Срывающимся, таким непослушным голосом.
Пожал плечами, пробежавшись острым пронизывающе темным взглядом по моему лицу, по шее.
— Вы задали вопрос. Я ответил. Ведь именно так проходит допрос. Но я вам солгал.
Дарк приблизил корпус ко мне, и я невольно сглотнула, когда он посмотрел на мои губы.
— Точнее, сказал лишь часть правды. Больше всего на свете я хочу вас, — и снова молчание, заставляющее вцепиться пальцами в край столешницы, чтобы не выцарапать эти наглые черные глаза, — и найти суку, которая убивает детей. — Позволь мне помочь тебе, Ева. Просто поверь.
И на дне тьмы его яркими всполохами ненависть взвилась.
Двадцать три года назад.
Они всегда боялись его глаз. Все, кроме отца. Того ублюдка это завораживало. Он помнил, как еще маленьким подходил к маме, протягивая ей книжку с любимыми сказками, а она отстранялась от него, не позволяя коснуться себя и стараясь не смотреть в его лицо. Отводила глаза, выдавливая приторную улыбку, и начинала читать монотонным обреченным голосом очередную историю.

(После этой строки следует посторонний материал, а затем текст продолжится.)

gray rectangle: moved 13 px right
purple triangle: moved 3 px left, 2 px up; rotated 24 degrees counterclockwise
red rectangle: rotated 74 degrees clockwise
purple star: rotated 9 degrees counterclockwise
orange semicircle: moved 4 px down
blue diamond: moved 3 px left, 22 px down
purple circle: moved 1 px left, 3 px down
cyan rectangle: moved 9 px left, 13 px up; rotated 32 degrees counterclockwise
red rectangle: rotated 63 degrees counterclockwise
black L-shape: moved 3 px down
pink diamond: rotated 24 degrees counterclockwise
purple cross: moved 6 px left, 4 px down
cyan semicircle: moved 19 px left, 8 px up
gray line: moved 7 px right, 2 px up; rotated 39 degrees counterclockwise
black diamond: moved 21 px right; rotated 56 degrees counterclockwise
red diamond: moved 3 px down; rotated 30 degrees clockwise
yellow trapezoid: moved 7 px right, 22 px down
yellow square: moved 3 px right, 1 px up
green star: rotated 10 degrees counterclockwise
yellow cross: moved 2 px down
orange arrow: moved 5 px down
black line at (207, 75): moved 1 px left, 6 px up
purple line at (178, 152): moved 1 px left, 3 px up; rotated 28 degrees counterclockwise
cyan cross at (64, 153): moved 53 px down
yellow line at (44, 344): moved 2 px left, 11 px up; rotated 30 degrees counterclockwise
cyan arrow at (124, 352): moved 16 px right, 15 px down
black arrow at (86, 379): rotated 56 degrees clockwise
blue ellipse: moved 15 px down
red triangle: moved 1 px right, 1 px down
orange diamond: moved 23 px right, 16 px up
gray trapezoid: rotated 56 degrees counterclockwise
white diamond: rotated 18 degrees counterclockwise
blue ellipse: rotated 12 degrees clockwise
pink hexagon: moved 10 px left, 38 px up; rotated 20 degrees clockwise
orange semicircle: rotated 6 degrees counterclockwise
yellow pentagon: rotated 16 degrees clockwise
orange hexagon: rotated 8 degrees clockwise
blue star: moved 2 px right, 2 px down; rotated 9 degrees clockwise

Он однажды услышал, как прислуга обсуждала это поведение матери. Тогда маленький еще был. Пробрался на кухню на четвереньках, представляя себя разведчиком, и спрятался, когда раздался голос его няни, пухленькой Бетти.
— Я так скажу, не готова-нечего ребенка брать. Дети тебе не игрушки. Сегодня взял, завтра отдал. Дите к ней ручки тянет, на колени просится, а она его из залы выпроваживает, говорит, чтобы из комнаты не выпускала, пока она не ляжет в своей спальне.
— Мне вообще кажется, что боится она его. Ты глаза его не видела, можно подумать. Как ими зыркнет на меня, так я то соль просыплю, то воду пролью, то тарелку уроню. Нехороший взгляд у него. Словно и не ребенок смотрит, а взрослый… или того хуже.